§ **Work to be completed**
Repeat the listing in full, word for word.

§ **Records shown**
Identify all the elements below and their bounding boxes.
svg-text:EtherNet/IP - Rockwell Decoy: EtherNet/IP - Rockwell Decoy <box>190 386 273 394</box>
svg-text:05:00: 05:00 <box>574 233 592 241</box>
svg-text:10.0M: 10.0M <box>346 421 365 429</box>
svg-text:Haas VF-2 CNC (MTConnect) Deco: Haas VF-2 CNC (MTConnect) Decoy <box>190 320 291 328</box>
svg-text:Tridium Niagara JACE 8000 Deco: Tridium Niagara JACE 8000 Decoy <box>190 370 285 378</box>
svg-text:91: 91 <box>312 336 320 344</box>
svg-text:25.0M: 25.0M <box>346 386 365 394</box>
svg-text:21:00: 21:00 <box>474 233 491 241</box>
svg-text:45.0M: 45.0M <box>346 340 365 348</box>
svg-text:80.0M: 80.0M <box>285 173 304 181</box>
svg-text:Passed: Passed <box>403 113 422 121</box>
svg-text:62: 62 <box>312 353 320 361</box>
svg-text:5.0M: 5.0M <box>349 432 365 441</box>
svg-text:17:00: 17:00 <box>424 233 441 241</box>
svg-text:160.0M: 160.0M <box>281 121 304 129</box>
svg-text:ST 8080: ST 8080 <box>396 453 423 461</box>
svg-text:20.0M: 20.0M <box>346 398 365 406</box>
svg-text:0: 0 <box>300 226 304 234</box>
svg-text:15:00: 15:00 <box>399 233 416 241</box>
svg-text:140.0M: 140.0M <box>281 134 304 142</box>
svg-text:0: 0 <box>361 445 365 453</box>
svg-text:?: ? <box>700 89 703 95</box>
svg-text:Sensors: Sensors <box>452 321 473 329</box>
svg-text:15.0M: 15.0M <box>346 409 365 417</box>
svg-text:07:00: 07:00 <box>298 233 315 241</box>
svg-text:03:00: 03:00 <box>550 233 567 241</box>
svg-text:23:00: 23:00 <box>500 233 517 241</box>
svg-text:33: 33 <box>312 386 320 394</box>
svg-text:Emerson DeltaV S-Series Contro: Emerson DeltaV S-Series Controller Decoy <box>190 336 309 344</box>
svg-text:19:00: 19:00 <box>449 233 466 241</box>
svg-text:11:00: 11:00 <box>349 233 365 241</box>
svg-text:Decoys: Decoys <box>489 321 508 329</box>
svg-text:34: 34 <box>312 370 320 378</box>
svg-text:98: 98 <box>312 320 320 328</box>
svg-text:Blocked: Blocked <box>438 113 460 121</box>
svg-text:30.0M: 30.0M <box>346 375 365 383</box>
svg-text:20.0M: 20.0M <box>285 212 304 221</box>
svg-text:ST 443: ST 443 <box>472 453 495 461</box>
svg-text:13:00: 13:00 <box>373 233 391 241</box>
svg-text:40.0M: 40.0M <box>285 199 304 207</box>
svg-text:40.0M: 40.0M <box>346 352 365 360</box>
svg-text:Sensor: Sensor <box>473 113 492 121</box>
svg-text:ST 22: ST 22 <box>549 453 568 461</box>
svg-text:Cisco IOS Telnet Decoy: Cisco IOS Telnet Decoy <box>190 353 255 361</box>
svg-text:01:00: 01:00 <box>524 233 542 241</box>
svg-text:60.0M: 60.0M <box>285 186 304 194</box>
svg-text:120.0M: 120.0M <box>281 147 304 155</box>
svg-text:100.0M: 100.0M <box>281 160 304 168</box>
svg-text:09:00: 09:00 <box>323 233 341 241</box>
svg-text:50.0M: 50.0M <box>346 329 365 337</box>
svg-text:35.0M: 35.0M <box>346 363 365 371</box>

§ **Answer to this problem**
Identify all the elements below and their bounding boxes.
svg-text:EtherNet/IP - Rockwell Decoy: EtherNet/IP - Rockwell Decoy <box>190 386 273 394</box>
svg-text:05:00: 05:00 <box>574 233 592 241</box>
svg-text:10.0M: 10.0M <box>346 421 365 429</box>
svg-text:Haas VF-2 CNC (MTConnect) Deco: Haas VF-2 CNC (MTConnect) Decoy <box>190 320 291 328</box>
svg-text:Tridium Niagara JACE 8000 Deco: Tridium Niagara JACE 8000 Decoy <box>190 370 285 378</box>
svg-text:91: 91 <box>312 336 320 344</box>
svg-text:25.0M: 25.0M <box>346 386 365 394</box>
svg-text:21:00: 21:00 <box>474 233 491 241</box>
svg-text:45.0M: 45.0M <box>346 340 365 348</box>
svg-text:80.0M: 80.0M <box>285 173 304 181</box>
svg-text:Passed: Passed <box>403 113 422 121</box>
svg-text:62: 62 <box>312 353 320 361</box>
svg-text:5.0M: 5.0M <box>349 432 365 441</box>
svg-text:17:00: 17:00 <box>424 233 441 241</box>
svg-text:160.0M: 160.0M <box>281 121 304 129</box>
svg-text:ST 8080: ST 8080 <box>396 453 423 461</box>
svg-text:20.0M: 20.0M <box>346 398 365 406</box>
svg-text:0: 0 <box>300 226 304 234</box>
svg-text:15:00: 15:00 <box>399 233 416 241</box>
svg-text:140.0M: 140.0M <box>281 134 304 142</box>
svg-text:0: 0 <box>361 445 365 453</box>
svg-text:?: ? <box>700 89 703 95</box>
svg-text:Sensors: Sensors <box>452 321 473 329</box>
svg-text:15.0M: 15.0M <box>346 409 365 417</box>
svg-text:07:00: 07:00 <box>298 233 315 241</box>
svg-text:03:00: 03:00 <box>550 233 567 241</box>
svg-text:23:00: 23:00 <box>500 233 517 241</box>
svg-text:33: 33 <box>312 386 320 394</box>
svg-text:Emerson DeltaV S-Series Contro: Emerson DeltaV S-Series Controller Decoy <box>190 336 309 344</box>
svg-text:19:00: 19:00 <box>449 233 466 241</box>
svg-text:11:00: 11:00 <box>349 233 365 241</box>
svg-text:Decoys: Decoys <box>489 321 508 329</box>
svg-text:34: 34 <box>312 370 320 378</box>
svg-text:98: 98 <box>312 320 320 328</box>
svg-text:Blocked: Blocked <box>438 113 460 121</box>
svg-text:30.0M: 30.0M <box>346 375 365 383</box>
svg-text:20.0M: 20.0M <box>285 212 304 221</box>
svg-text:ST 443: ST 443 <box>472 453 495 461</box>
svg-text:13:00: 13:00 <box>373 233 391 241</box>
svg-text:40.0M: 40.0M <box>285 199 304 207</box>
svg-text:40.0M: 40.0M <box>346 352 365 360</box>
svg-text:Sensor: Sensor <box>473 113 492 121</box>
svg-text:ST 22: ST 22 <box>549 453 568 461</box>
svg-text:Cisco IOS Telnet Decoy: Cisco IOS Telnet Decoy <box>190 353 255 361</box>
svg-text:01:00: 01:00 <box>524 233 542 241</box>
svg-text:60.0M: 60.0M <box>285 186 304 194</box>
svg-text:120.0M: 120.0M <box>281 147 304 155</box>
svg-text:100.0M: 100.0M <box>281 160 304 168</box>
svg-text:09:00: 09:00 <box>323 233 341 241</box>
svg-text:50.0M: 50.0M <box>346 329 365 337</box>
svg-text:35.0M: 35.0M <box>346 363 365 371</box>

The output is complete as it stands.